→ Work to complete:
Give the records again. Keep them exact and leave out the images.

===== Extracted entries

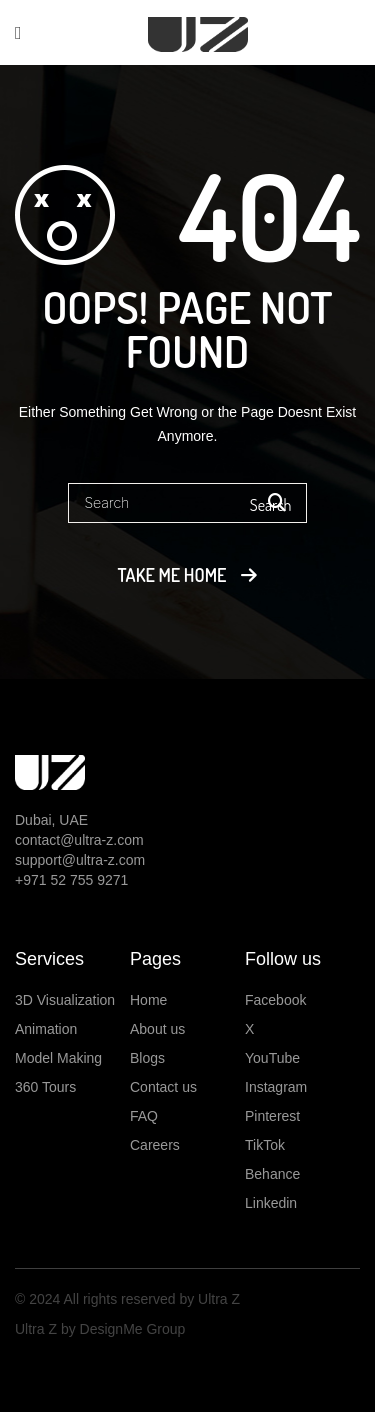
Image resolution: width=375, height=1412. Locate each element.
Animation (46, 1029)
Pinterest (272, 1116)
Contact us (163, 1087)
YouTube (272, 1058)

==========

→ Result of this exercise:
Image resolution: width=375, height=1412. Locate each element.
Animation (46, 1029)
Pinterest (272, 1116)
Contact us (163, 1087)
YouTube (272, 1058)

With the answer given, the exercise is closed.